Each record must appear in your answer exactly as it does below.

Transcribed page contents:
=== Begin Enclosure ===

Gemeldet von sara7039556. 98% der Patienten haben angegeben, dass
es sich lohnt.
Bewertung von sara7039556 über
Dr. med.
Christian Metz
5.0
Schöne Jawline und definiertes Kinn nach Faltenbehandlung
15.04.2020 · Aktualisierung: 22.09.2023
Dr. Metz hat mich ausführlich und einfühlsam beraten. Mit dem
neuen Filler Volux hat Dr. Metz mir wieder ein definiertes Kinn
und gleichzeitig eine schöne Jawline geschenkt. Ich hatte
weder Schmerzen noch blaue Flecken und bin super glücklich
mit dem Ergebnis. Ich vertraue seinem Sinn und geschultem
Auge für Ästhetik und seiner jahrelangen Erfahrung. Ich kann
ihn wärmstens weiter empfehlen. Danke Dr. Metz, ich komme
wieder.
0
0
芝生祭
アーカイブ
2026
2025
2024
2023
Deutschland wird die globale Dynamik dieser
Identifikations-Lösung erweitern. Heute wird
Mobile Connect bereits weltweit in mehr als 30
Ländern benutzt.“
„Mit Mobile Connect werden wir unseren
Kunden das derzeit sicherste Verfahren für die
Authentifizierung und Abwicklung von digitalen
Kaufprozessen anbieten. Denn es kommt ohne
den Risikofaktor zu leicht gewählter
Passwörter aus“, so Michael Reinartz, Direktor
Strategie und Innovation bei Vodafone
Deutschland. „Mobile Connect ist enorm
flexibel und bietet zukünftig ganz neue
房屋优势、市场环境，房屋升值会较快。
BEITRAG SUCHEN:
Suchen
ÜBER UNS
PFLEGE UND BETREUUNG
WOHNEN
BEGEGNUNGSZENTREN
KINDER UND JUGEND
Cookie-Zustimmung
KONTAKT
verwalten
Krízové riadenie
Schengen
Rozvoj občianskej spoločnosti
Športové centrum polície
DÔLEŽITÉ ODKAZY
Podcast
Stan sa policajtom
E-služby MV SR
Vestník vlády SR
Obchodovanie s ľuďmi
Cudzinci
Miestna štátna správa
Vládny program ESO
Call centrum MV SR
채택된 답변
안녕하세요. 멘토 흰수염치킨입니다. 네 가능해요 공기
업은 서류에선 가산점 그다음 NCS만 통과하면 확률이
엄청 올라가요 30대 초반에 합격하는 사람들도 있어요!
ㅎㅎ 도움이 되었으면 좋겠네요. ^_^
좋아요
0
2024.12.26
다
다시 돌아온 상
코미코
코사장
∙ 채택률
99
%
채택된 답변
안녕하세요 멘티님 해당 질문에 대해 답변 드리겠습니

=== End Enclosure ===

Result of the exercise:
Gemeldet von sara7039556. 98% der Patienten haben angegeben, dass
es sich lohnt.
Bewertung von sara7039556 über
Dr. med.
Christian Metz
5.0
Schöne Jawline und definiertes Kinn nach Faltenbehandlung
15.04.2020 · Aktualisierung: 22.09.2023
Dr. Metz hat mich ausführlich und einfühlsam beraten. Mit dem
neuen Filler Volux hat Dr. Metz mir wieder ein definiertes Kinn
und gleichzeitig eine schöne Jawline geschenkt. Ich hatte
weder Schmerzen noch blaue Flecken und bin super glücklich
mit dem Ergebnis. Ich vertraue seinem Sinn und geschultem
Auge für Ästhetik und seiner jahrelangen Erfahrung. Ich kann
ihn wärmstens weiter empfehlen. Danke Dr. Metz, ich komme
wieder.
0
0
芝生祭
アーカイブ
2026
2025
2024
2023
Deutschland wird die globale Dynamik dieser
Identifikations-Lösung erweitern. Heute wird
Mobile Connect bereits weltweit in mehr als 30
Ländern benutzt.“
„Mit Mobile Connect werden wir unseren
Kunden das derzeit sicherste Verfahren für die
Authentifizierung und Abwicklung von digitalen
Kaufprozessen anbieten. Denn es kommt ohne
den Risikofaktor zu leicht gewählter
Passwörter aus“, so Michael Reinartz, Direktor
Strategie und Innovation bei Vodafone
Deutschland. „Mobile Connect ist enorm
flexibel und bietet zukünftig ganz neue
房屋优势、市场环境，房屋升值会较快。
BEITRAG SUCHEN:
Suchen
ÜBER UNS
PFLEGE UND BETREUUNG
WOHNEN
BEGEGNUNGSZENTREN
KINDER UND JUGEND
Cookie-Zustimmung
KONTAKT
verwalten
Krízové riadenie
Schengen
Rozvoj občianskej spoločnosti
Športové centrum polície
DÔLEŽITÉ ODKAZY
Podcast
Stan sa policajtom
E-služby MV SR
Vestník vlády SR
Obchodovanie s ľuďmi
Cudzinci
Miestna štátna správa
Vládny program ESO
Call centrum MV SR
채택된 답변
안녕하세요. 멘토 흰수염치킨입니다. 네 가능해요 공기
업은 서류에선 가산점 그다음 NCS만 통과하면 확률이
엄청 올라가요 30대 초반에 합격하는 사람들도 있어요!
ㅎㅎ 도움이 되었으면 좋겠네요. ^_^
좋아요
0
2024.12.26
다
다시 돌아온 상
코미코
코사장
∙ 채택률
99
%
채택된 답변
안녕하세요 멘티님 해당 질문에 대해 답변 드리겠습니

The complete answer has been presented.